Some of these things – like Mary-Jo’s wolf in sheep’s clothing – just about killed me and the sheer number of handmade things arranged about my bedside became a talking point among my medical team and the staff on the ward. Despite the fact that I asked you not to send me stuff, I also received chocolates, delicious biscuits, packets of tea (hurrah!), fabric in bolts and fat quarters, amazing skeins of yarn, vintage buttons, tiny plaits, owls of many shapes and sizes, books, magazines, newspaper clippings, necklaces, brooches, and bracelets, handknitted shawls and socks. Under Patricia’s supervision, the nuns of Kersal Hill convent in Salford knitted me an entire nativity scene, complete with donkey, shepherds, wise men, and a tiny Jesus in a knitted crib. Ella sent me Scottish and Northumbrian gansey patterns; Jeanette posted a wee porcupine from New Mexico; Stacy provided me with the trashy crime novels which she knows I like to read. These things were so damned heartening – so full of love and hope – that it was hard for me to feel too low about my own grim situation.
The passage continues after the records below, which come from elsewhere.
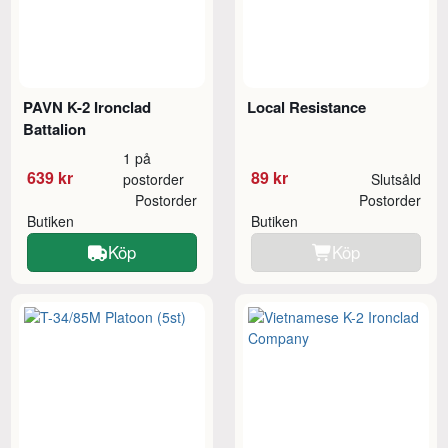
PAVN K-2 Ironclad
Local Resistance
Battalion
1 på
639 kr
89 kr
postorder
Slutsåld
Postorder
Postorder
Butiken
Butiken
Köp
Köp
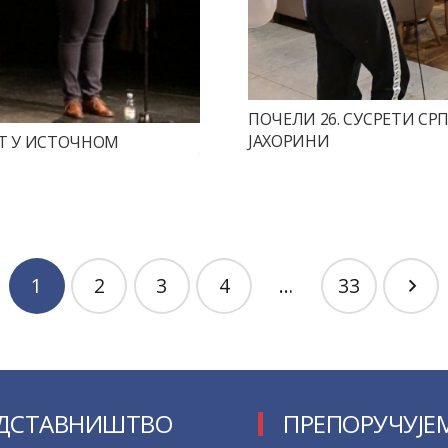
ПОЧЕЛИ 26. СУСРЕТИ С
ЈАХОРИНИ
Т У ИСТОЧНОМ
1
2
3
4
…
33
ДСТАВНИШТВО
ПРЕПОРУЧУЈЕ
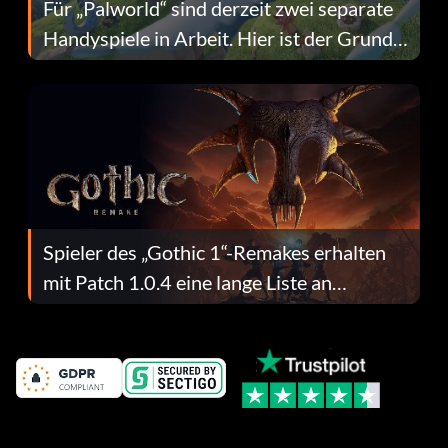
Für „Palworld“ sind derzeit zwei separate
Handyspiele in Arbeit. Hier ist der Grund
dafür.
Spieler des „Gothic 1“-Remakes erhalten
mit Patch 1.0.4 eine lange Liste an
Fehlerbehebungen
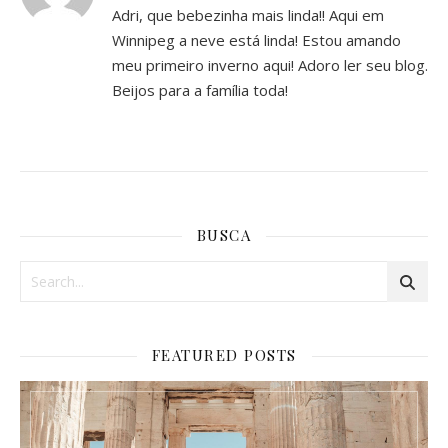
Adri, que bebezinha mais linda!! Aqui em
Winnipeg a neve está linda! Estou amando
meu primeiro inverno aqui! Adoro ler seu blog.
Beijos para a família toda!
BUSCA
FEATURED POSTS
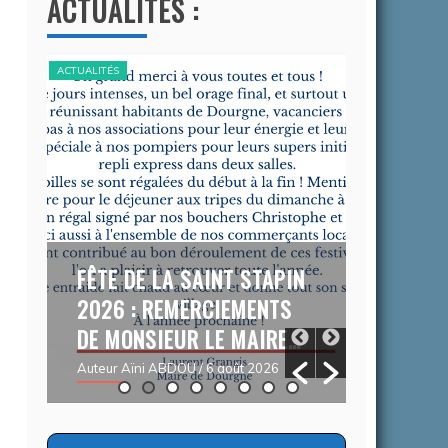
ACTUALITÉS :
ACTUALITÉS
ACTUALITÉS
FÊTE DE LA SAINT STAPIN
CAMPAG
2026 : REMERCIEMENTS
CONTRE
DE MONSIEUR LE MAIRE…
DEMARC
R
DU 03/
Auteur Aïni ABDOU
/ 6 août 2026
05/09/
Auteur Chr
You were all thinking of me, all believing that I would be well again. You were bothered enough to put pen to paper, to make or send me things that meant something to you; to share with me your own experiences of sickness and of loss; telling me how you had got through your own difficult times. I drew, and still draw, tremendous strength from all of this.

(small pillow. Hand sewn and embroidered by Helen).

Though my correspondence is longer pinned to a hospital wall, I still want to look at it and enjoy it. I also want to be reminded of how important it was and is to me, and to express my collective thanks to all of you. To this end, I have begun a virtual archive of my post-stroke correspondence, to which I shall upload an image of everything you have sent me (with the exception, of course, of the things that I have eaten). The archive currently contains 92 entries, and I have barely begun uploading. You can search for things by keyword (for example, entering ‘octodog’ into the search form will yield a magazine clipping from Kate K that had me hooting with laughter for quite some time); explore the different classifications of objects by clicking on the words in the category cloud; search for items by the name of the sender or maker; or simply browse through the entire archive in turn by clicking on each image as it appears. I have also written a brief introduction to, and explanation of, the archive which you can read here. I hope you enjoy looking at these things just as I enjoyed receiving them. I also hope that the archive, gathered together as a whole, goes some way towards conveying the tremendous power and encouragement I have drawn from your collective friendship over the past few weeks. Thankyou.